Socat, netcat, nc, tcpserver and open source "moulé sous les aisselles".

In my last post, I explored Laurent Bercot's premisce that for making a piped based server requiring a script to only know how to talk on stin/stdout tcpserver we don't need no systemd.

I experimented with tcpserver, and it worked fine.

I also « stofled » (went my way trhough stack overflow's answers) the topic and re-discovered nc, netcat, socat possible alternatives to tcpserver.

Well, as a first, all these tools are great. But, one conquered my heart : socat.

First, all honests persons should state their bias : I am a linux user since 1993 (slackware, debian) and since systemd have got some freeBSD, openBSD, and devuan. I long for systems that are idiot friendly. A special kind : the one that are not afraid to read the documentation and go on the web page of the software to get the upstrem documentation.

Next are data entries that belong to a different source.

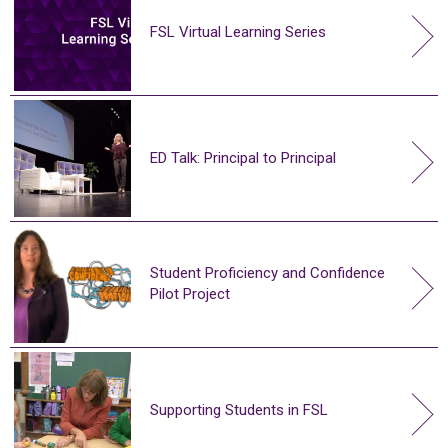
FSL Virtual Learning Series
ED Talk: Principal to Principal
Student Proficiency and Confidence
Pilot Project
Supporting Students in FSL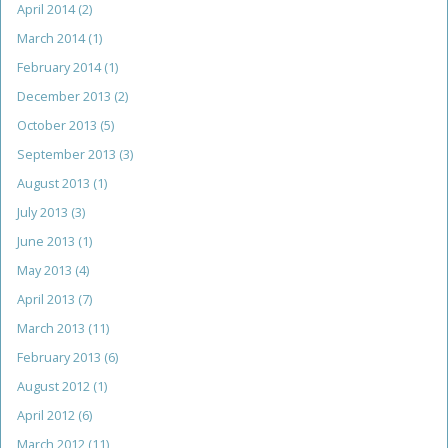
April 2014
(2)
March 2014
(1)
February 2014
(1)
December 2013
(2)
October 2013
(5)
September 2013
(3)
August 2013
(1)
July 2013
(3)
June 2013
(1)
May 2013
(4)
April 2013
(7)
March 2013
(11)
February 2013
(6)
August 2012
(1)
April 2012
(6)
March 2012
(11)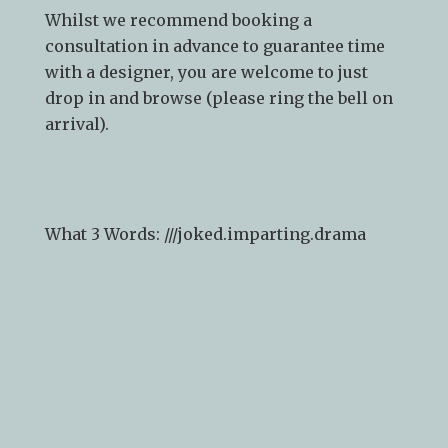
Whilst we recommend
booking a
consultation
in advance to guarantee time
with a designer, you are welcome to just
drop in and browse (please ring the bell on
arrival).
What 3 Words: ///
joked.imparting.drama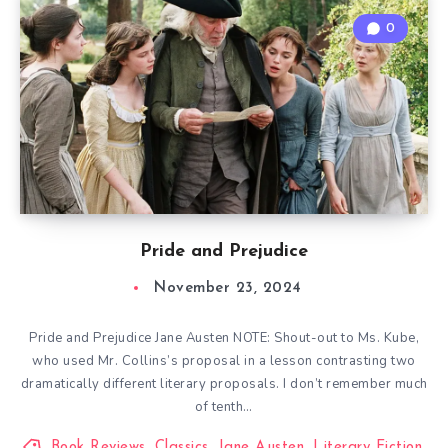
0
Pride and Prejudice
November 23, 2024
Pride and Prejudice Jane Austen NOTE: Shout-out to Ms. Kube,
who used Mr. Collins’s proposal in a lesson contrasting two
dramatically different literary proposals. I don’t remember much
of tenth…
Book Reviews
,
Classics
,
Jane Austen
,
Literary Fiction
,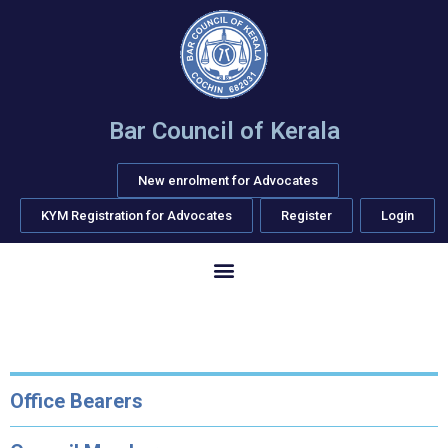
Bar Council of Kerala
New enrolment for Advocates
KYM Registration for Advocates
Register
Login
Office Bearers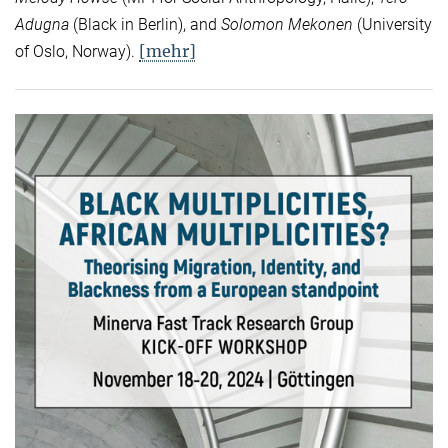
Adugna
(Black in Berlin), and
Solomon Mekonen
(University
[mehr]
of Oslo, Norway).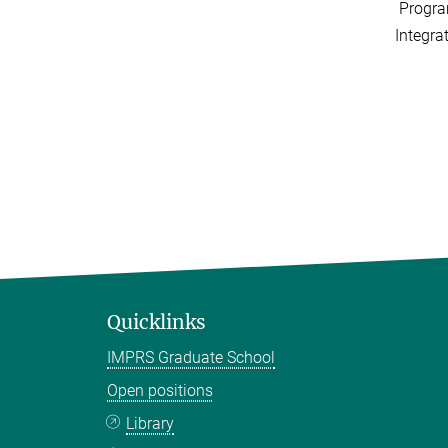
Progra
Integra
Quicklinks
IMPRS Graduate School
Open positions
Library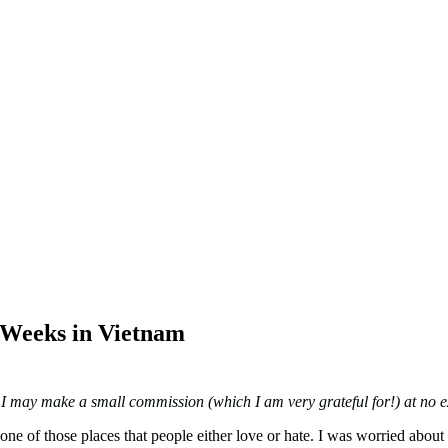
 Weeks in Vietnam
ks I may make a small commission (which I am very grateful for!) at no e
e of those places that people either love or hate. I was worried about t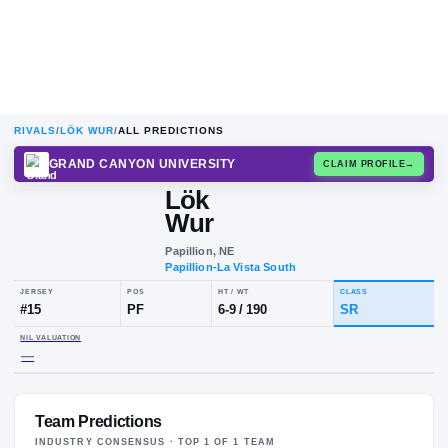
RIVALS
/
LÖK WUR
/
ALL PREDICTIONS
GRAND CANYON UNIVERSITY
CLAIM
Lök
Wur
Papillion, NE
Papillion-La Vista South
JERSEY
POS
HT / WT
CLA
#
15
PF
6-9
/
190
SR
Team Predictions
NIL VALUATION
—
INDUSTRY CONSENSUS · TOP
1
OF
1
TEAM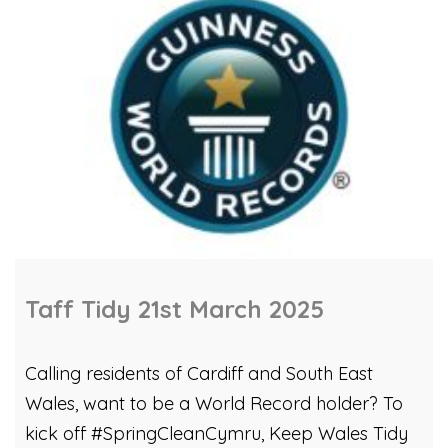
Taff Tidy 21st March 2025
Calling residents of Cardiff and South East
Wales, want to be a World Record holder? To
kick off #SpringCleanCymru, Keep Wales Tidy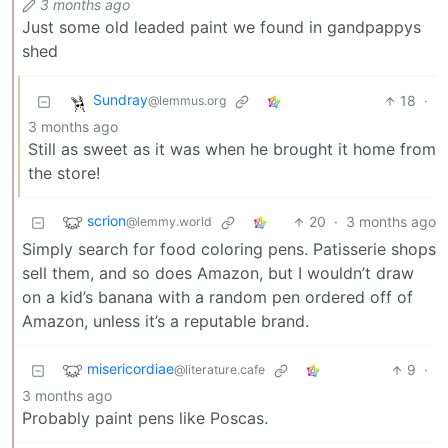
3 months ago
Just some old leaded paint we found in gandpappys
shed
Sundray
18
·
@lemmus.org
3 months ago
Still as sweet as it was when he brought it home from
the store!
scrion
20
·
3 months ago
@lemmy.world
Simply search for food coloring pens. Patisserie shops
sell them, and so does Amazon, but I wouldn’t draw
on a kid’s banana with a random pen ordered off of
Amazon, unless it’s a reputable brand.
misericordiae
9
·
@literature.cafe
3 months ago
Probably paint pens like Poscas.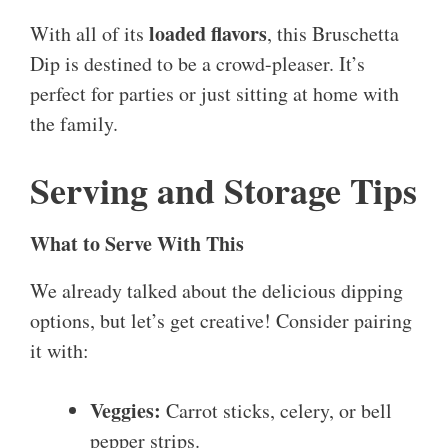
loaded flavors
With all of its
, this Bruschetta
Dip is destined to be a crowd-pleaser. It’s
perfect for parties or just sitting at home with
the family.
Serving and Storage Tips
What to Serve With This
We already talked about the delicious dipping
options, but let’s get creative! Consider pairing
it with:
Veggies:
Carrot sticks, celery, or bell
pepper strips.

For famlily reasons, my main battle-station is a 12 yo core i3 with linux mint so to say debian, hence software are rarely conforming with upstream vanilla since debian political commisars have got weired ideas about how to package software.

But first, before this long digression about a certain idea of free software, let's remind the core of the problem :

Making a shell script act as a server by reading from stdin, writing to stdout and having a magical stuff transforming the shebang in a multi-connection server.

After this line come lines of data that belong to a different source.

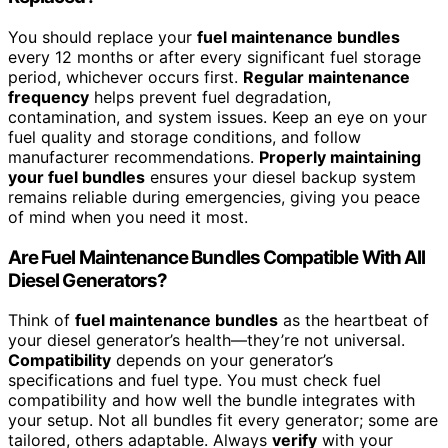
You should replace your
fuel maintenance bundles
every 12 months or after every significant fuel storage
period, whichever occurs first.
Regular maintenance
frequency
helps prevent fuel degradation,
contamination, and system issues. Keep an eye on your
fuel quality and storage conditions, and follow
manufacturer recommendations.
Properly maintaining
your fuel bundles
ensures your diesel backup system
remains reliable during emergencies, giving you peace
of mind when you need it most.
Are Fuel Maintenance Bundles Compatible With All
Diesel Generators?
Think of
fuel maintenance bundles
as the heartbeat of
your diesel generator’s health—they’re not universal.
Compatibility
depends on your generator’s
specifications and fuel type. You must check fuel
compatibility and how well the bundle integrates with
your setup. Not all bundles fit every generator; some are
tailored, others adaptable. Always
verify
with your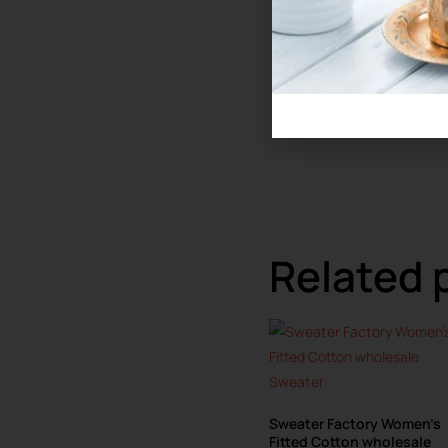
Related 
Sweater Factory Women’s
Fitted Cotton wholesale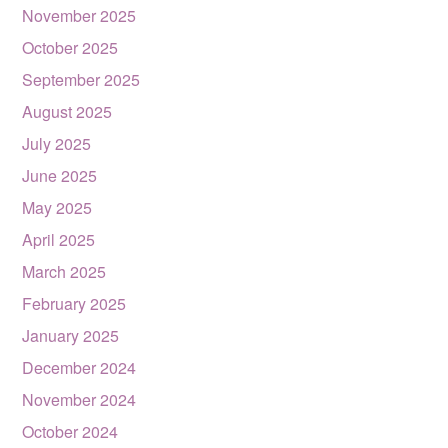
November 2025
October 2025
September 2025
August 2025
July 2025
June 2025
May 2025
April 2025
March 2025
February 2025
January 2025
December 2024
November 2024
October 2024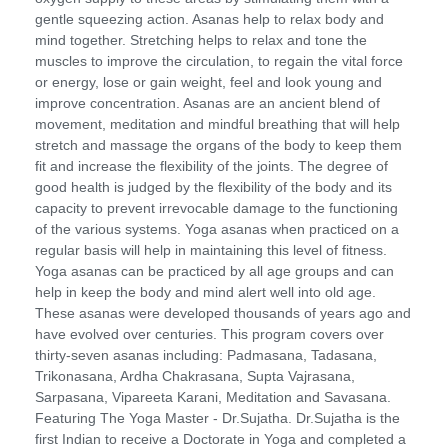
gentle squeezing action. Asanas help to relax body and
mind together. Stretching helps to relax and tone the
muscles to improve the circulation, to regain the vital force
or energy, lose or gain weight, feel and look young and
improve concentration. Asanas are an ancient blend of
movement, meditation and mindful breathing that will help
stretch and massage the organs of the body to keep them
fit and increase the flexibility of the joints. The degree of
good health is judged by the flexibility of the body and its
capacity to prevent irrevocable damage to the functioning
of the various systems. Yoga asanas when practiced on a
regular basis will help in maintaining this level of fitness.
Yoga asanas can be practiced by all age groups and can
help in keep the body and mind alert well into old age.
These asanas were developed thousands of years ago and
have evolved over centuries. This program covers over
thirty-seven asanas including: Padmasana, Tadasana,
Trikonasana, Ardha Chakrasana, Supta Vajrasana,
Sarpasana, Vipareeta Karani, Meditation and Savasana.
Featuring The Yoga Master - Dr.Sujatha. Dr.Sujatha is the
first Indian to receive a Doctorate in Yoga and completed a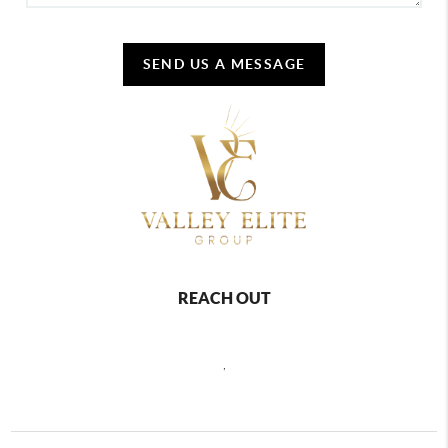
SEND US A MESSAGE
REACH OUT
,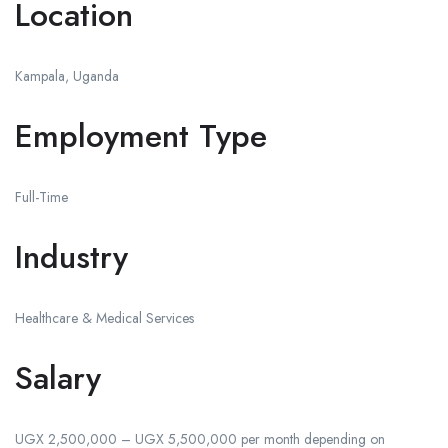
Location
Kampala, Uganda
Employment Type
Full-Time
Industry
Healthcare & Medical Services
Salary
UGX 2,500,000 – UGX 5,500,000 per month depending on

An echo server would probably look like :
while [ 1 ]; do
    read a
    echo $a
    echo $( export ) # maybe the server can see our IP address in the environment variables set ?
done
And with telnet if you connect on the port this server listen to everything you write is repeated.

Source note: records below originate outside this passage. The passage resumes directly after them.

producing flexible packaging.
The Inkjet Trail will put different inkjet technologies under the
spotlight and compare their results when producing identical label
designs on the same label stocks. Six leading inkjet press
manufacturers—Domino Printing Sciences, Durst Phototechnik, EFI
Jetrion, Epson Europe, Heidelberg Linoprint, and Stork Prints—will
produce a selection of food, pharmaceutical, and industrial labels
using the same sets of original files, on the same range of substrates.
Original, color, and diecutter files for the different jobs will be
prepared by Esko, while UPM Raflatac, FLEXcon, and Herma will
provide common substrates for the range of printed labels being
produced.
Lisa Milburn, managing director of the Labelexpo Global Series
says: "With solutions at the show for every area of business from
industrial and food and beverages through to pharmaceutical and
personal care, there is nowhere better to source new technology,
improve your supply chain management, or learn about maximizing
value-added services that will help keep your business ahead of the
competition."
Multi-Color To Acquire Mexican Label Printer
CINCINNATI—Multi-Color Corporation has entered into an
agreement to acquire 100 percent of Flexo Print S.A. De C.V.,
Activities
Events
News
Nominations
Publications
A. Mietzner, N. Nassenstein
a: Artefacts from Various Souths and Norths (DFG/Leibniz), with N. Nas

Let's review the « There Is More Than One Way To Do It » (Perl's (in)famous TIMTOWTDI vs python « one best way » state of mind).
 tcpserver 127.0.0.1 1234 ./echo.sh 
https://cr.yp.to/ucspi-tcp/tcpserver.html . A tool smelling of BSD's spirit of doing one thing and only one thing well.
Netcat's way. Well. They are 3 netcats !
  • The root of all nc «hobbit» netcat, that is not available anymore ;
  • the openBSD netcat fork (also called nc) providing more protocols ;
  • the NMAP fork providing the -e option that I need (also called ncat) ;
As a result you can only do the same as tcpserver with NMAP's netcat (aka ncat) :
ncat -nlvp 1234 -e echo.sh 
Where l means listen, p port, n stand for numeric dotted quad IP address, v is verbose, e stands for execve. Trust me explainshell.com does an awesome job at explaining command line arguments in a readable way better than me.

And then, there is socat's way :
socat        TCP4-LISTEN:1234,bind=127.0.0.1,fork,reuseaddr  EXEC:"./echo.sh" 
All of these servers are accessed by doing :
  • telnet localhost 1234
  • nc localhost 1234
  • /usr/local/bin/socat READLINE TCP:localhost:123
  • and in the previous post you can also roll your own client to have history with tcpclient


So far, all these tools DO what I want, and they all transmit the IP/PORT of the client with the same convention (TOOLS)_PEERADDR, (TOOLS)_PEERPORT where tools can be SOCAT, NCAT, TCPSERVER (check yourself).

So, all these tools are equals, benchmarking over, choosing the right tool is a question of taste and religion. Over.

Or is it ? ... my religion


I may love concision, but concision sometimes does not help memory. Socat raises above all else by being user friendly but not idiot friendly.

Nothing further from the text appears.